By Jackie Torok / 02/26/2020 College of Arts, Humanities and Social Sciences, Visual & Performing Arts

EAST GREENSBORO, N.C. (Feb. 26, 2020) – North Carolina Agricultural and Technical State University has received one of 15 limited edition portfolios by renowned photographic artist Jeanne Moutoussamy-Ashe as a gift from Bank of America.

The black-and-white photographs are part of a collection, “Daufuskie Island: A Photographic Essay,” Moutoussamy-Ashe first published in 1982 and updated in 2007 to bring awareness to the vanishing Gullah community in South Carolina. She is selling 15 portfolios from the series and using the proceeds to create the Daufuskie Island Gullah Scholarship (DIGS).

As part of its Black History Month celebration, Bank of America purchased a portfolio and donated it to N.C. A&T, said Derek Ellington, the bank’s Triad market president.

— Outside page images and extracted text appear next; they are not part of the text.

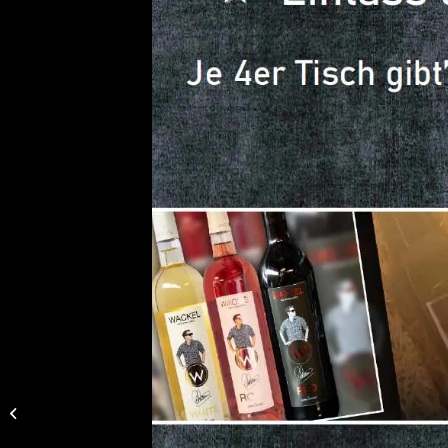
Peter Wackel LIVE im
Bierkönig (Mallorca)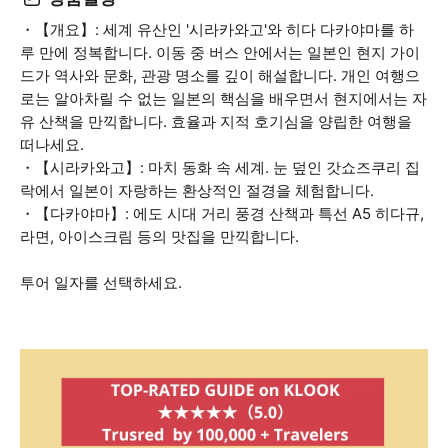
・【개요】: 세계 유산인 '시라카와고'와 히다 다카야마를 하
루 만에 정복합니다. 이동 중 버스 안에서는 일본인 현지 가이
드가 역사와 문화, 관광 명소를 깊이 해설합니다. 개인 여행으
로는 알아차릴 수 없는 일본의 핵심을 배우면서 현지에서는 자
유 산책을 만끽합니다. 효율과 지적 호기심을 양립한 여행을
떠나세요.
・【시라카와고】: 마치 동화 속 세계. 눈 덮인 갓쇼즈쿠리 집
락에서 일본이 자랑하는 환상적인 절경을 체험합니다.
・【다카야마】: 에도 시대 거리 풍경 산책과 특선 A5 히다규,
라면, 아이스크림 등의 맛집을 만끽합니다.
투어 일자를 선택하세요.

“We are committed to investing in the arts because they help cities grow and economies thrive,” said Ellington. “The arts are also a bridge to connect people of different cultures and backgrounds, and we have been proud to partner with Jeanne at many moments during her career  ... Today, we at Bank of America are proud to once again help share her work.”

“We are so happy you will trust us with your work to be able to share it with this community,” said Beryl McEwen, Ph.D., provost and executive vice chancellor for academic affairs, during a dedication ceremony Tuesday morning.

The portfolio, which features 15 limited edition prints, is exhibited at the North Carolina A&T State University Galleries in the Dudley Building.

“We will display this incredible art with high levels of respect at all times,” Chancellor Harold L. Martin Sr. said.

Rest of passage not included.